High-yield markets remain segmented. Demand is concentrated in stronger credits, while structurally challenged issuers lag. CCC-rated bonds, which account for roughly 80% of historical high-yield defaults, remain volatile but supported by carry in the absence of a recession.
Overall, credit markets remain firmly in a yield-driven environment. Spreads are at multi-decade tights, issuance is running at a rapid pace, and risks remain largely idiosyncratic rather than systemic as long as economic growth slows only gradually.
Equities
U.S. equities finished the week modestly lower, with broad indices slipping despite limited macro catalysts. The Dow fell 0.53%, the S&P 500 declined 0.35%, the Nasdaq edged down 0.06%, and the Russell 2000 lost 0.32%, giving back some gains from Friday’s selloff.
Sector performance highlighted notable dispersion. Energy (+3.11%) and Materials (+2.57%) led this week and Year-to-Date (both increased over 10% YTD), followed by Communication Services (+1.06%), Healthcare (+1.05%), Consumer Staples (+0.89%), and Consumer Discretionary (+0.66%). Laggards included Financials (-2.52%), Real Estate (-2.36%), Utilities (-1.95%), Industrials (-1.61%), and Technology (-0.77%).

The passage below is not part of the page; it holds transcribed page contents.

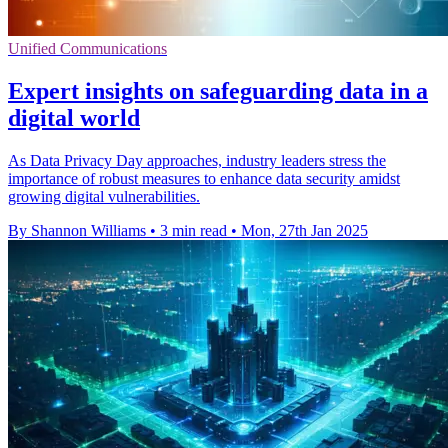
Unified Communications
Expert insights on safeguarding data in a
digital world
As Data Privacy Day approaches, industry leaders stress the
importance of robust measures to enhance data security amidst
growing digital vulnerabilities.
By Shannon Williams
•
3 min read
•
Mon, 27th Jan 2025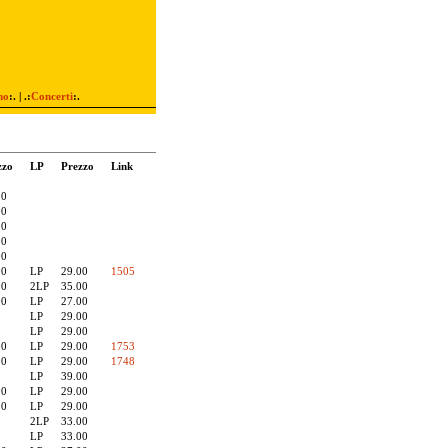
mo
:. | .:
Concerti
:.
zzo
LP
Prezzo
Link
0
90
00
90
90
00
00
LP
29.00
1505
00
2LP
35.00
00
LP
27.00
LP
29.00
LP
29.00
00
LP
29.00
1753
90
LP
29.00
1748
LP
39.00
90
LP
29.00
90
LP
29.00
2LP
33.00
LP
33.00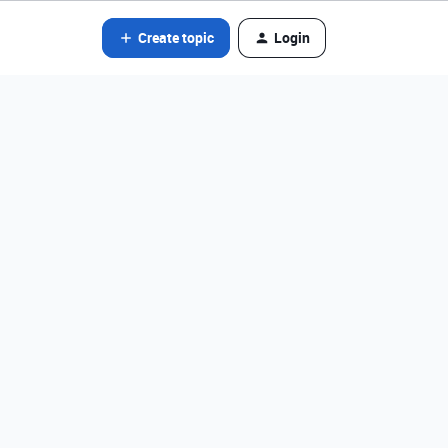
Create topic
Login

Trading followed a distinct risk-off then stabilisation pattern. Markets reopened after the holiday amid renewed tariff and geopolitical rhetoric, triggering an early-week pullback and pushing flows toward defensives and real assets. Conditions stabilised midweek as escalation risks eased and AI-related demand narratives resurfaced, allowing equities to partially retrace losses. The secular AI narrative received incremental support from reports that OpenAI is in discussions to raise approximately $50B at a valuation of roughly $750–800B, while Anthropic is reportedly seeking capital at a valuation near $350B, reinforcing investor conviction around long-duration AI infrastructure spending.

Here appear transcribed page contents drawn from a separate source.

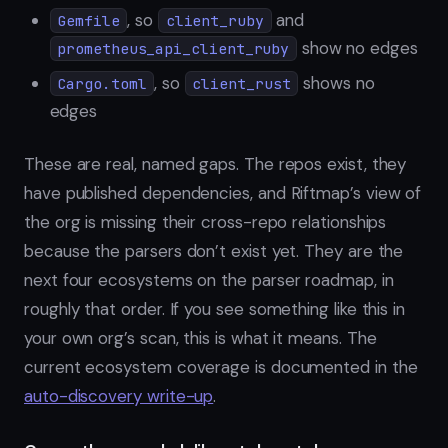
, so
and
Gemfile
client_ruby
show no edges
prometheus_api_client_ruby
, so
shows no
Cargo.toml
client_rust
edges
These are real, named gaps. The repos exist, they
have published dependencies, and Riftmap’s view of
the org is missing their cross-repo relationships
because the parsers don’t exist yet. They are the
next four ecosystems on the parser roadmap, in
roughly that order. If you see something like this in
your own org’s scan, this is what it means. The
current ecosystem coverage is documented in the
auto-discovery write-up
.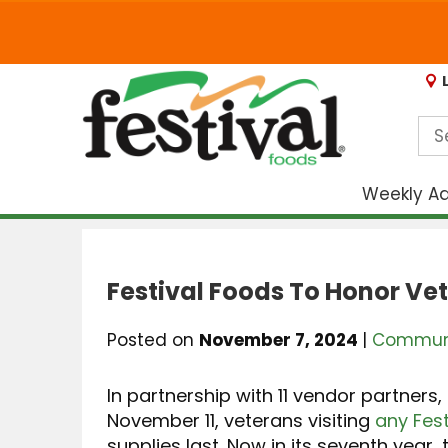
Weekly A
Festival Foods To Honor Ve
Posted on
November 7, 2024
|
Communi
In partnership with 11 vendor partners,
November 11, veterans visiting
any Fest
supplies last. Now in its seventh year, 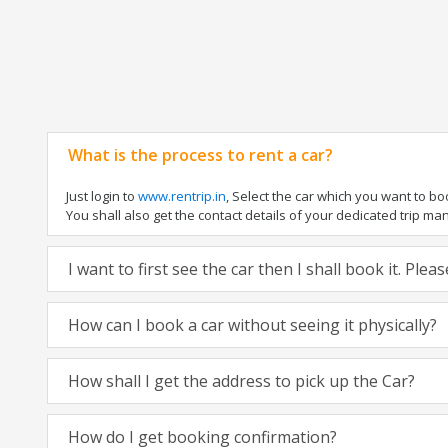
What is the process to rent a car?
Just login to
www.rentrip.in
, Select the car which you want to b
You shall also get the contact details of your dedicated trip manag
I want to first see the car then I shall book it. Ple
How can I book a car without seeing it physically?
How shall I get the address to pick up the Car?
How do I get booking confirmation?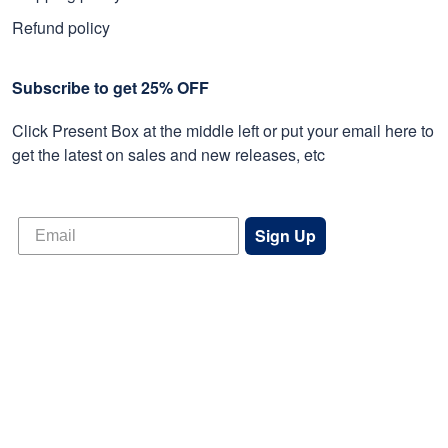
Refund policy
Subscribe to get 25% OFF
Click Present Box at the middle left or put your email here to
get the latest on sales and new releases, etc
Sign Up
© 2026 Proudvet365 Store.
DMCA REPORT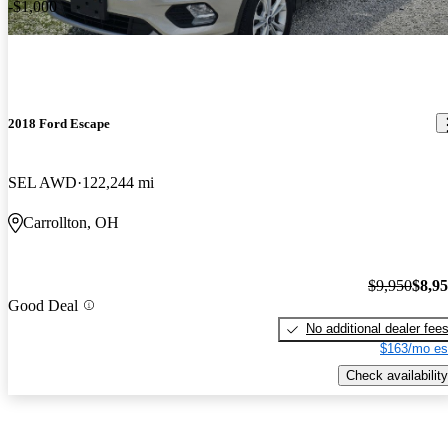
-$1,000
2018 Ford Escape
SEL AWD
122,244 mi
Carrollton, OH
$9,950
$8,9
Good Deal
No additional dealer fee
$163/mo es
Check availability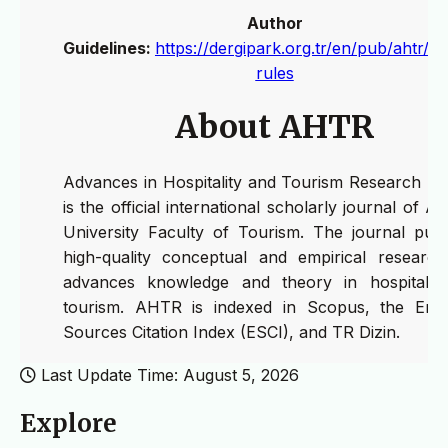
Author
Guidelines:
https://dergipark.org.tr/en/pub/ahtr/wr
rules
About AHTR
Advances in Hospitality and Tourism Research (
is the official international scholarly journal of A
University Faculty of Tourism. The journal publ
high-quality conceptual and empirical research
advances knowledge and theory in hospitalit
tourism. AHTR is indexed in Scopus, the Eme
Sources Citation Index (ESCI), and TR Dizin.
Last Update Time: August 5, 2026
Explore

However, earnings-related disappointments in select technology and semiconductor names capped the rebound, reinforcing investor selectivity. At the same time, investors grappled with a high bar for earnings delivery, renewed debate around Fed independence and rate-cut recalibration, stretched positioning and sentiment, and spillover from Japanese government bond markets where yields reached multi-decade highs. Inflation risks and tariff-related cost pressures also remain key overhangs. Mega-cap leadership remained narrow, with Meta Platforms standing out on strength, while momentum, high-beta exposures, and retail-favoured trades lagged. Small caps underperformed on the week but continue to lead year to date, remaining roughly 6.5% ahead of the S&P 500 (+7.5% vs +1% YTD), underscoring ongoing factor dispersion rather than broad risk aversion.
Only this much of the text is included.